··· Dataset records ···

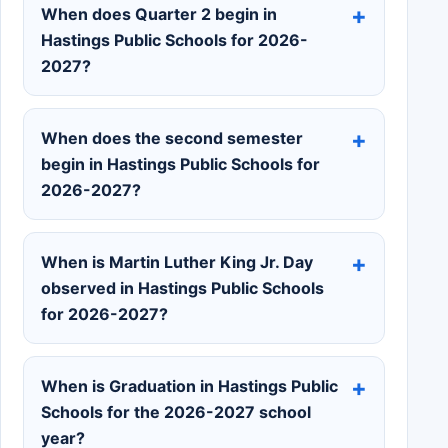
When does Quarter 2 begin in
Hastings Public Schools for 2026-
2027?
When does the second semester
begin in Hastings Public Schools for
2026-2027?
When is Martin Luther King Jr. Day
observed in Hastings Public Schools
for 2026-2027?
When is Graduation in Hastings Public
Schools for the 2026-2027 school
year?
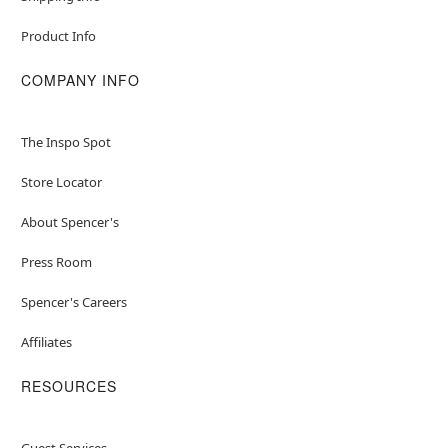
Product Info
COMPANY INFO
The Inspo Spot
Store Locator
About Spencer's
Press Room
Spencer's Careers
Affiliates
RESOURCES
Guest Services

···
··· Dataset records ···

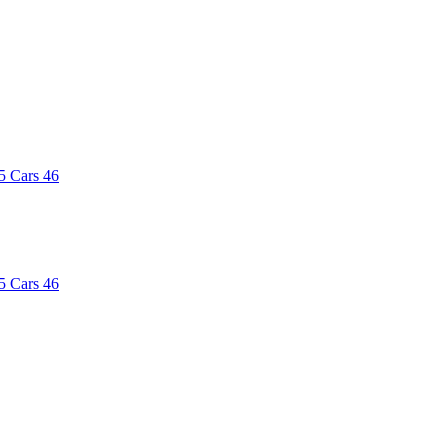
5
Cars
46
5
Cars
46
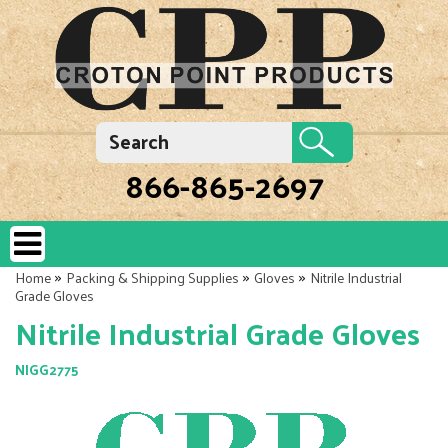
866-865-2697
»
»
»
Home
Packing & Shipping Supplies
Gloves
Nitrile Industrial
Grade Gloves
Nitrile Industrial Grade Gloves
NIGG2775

···

- _To do_: Look through the records above and please copy every line in which the string "Industrial" occurs.

- _Answer section_:
Nitrile Industrial
Nitrile Industrial Grade Gloves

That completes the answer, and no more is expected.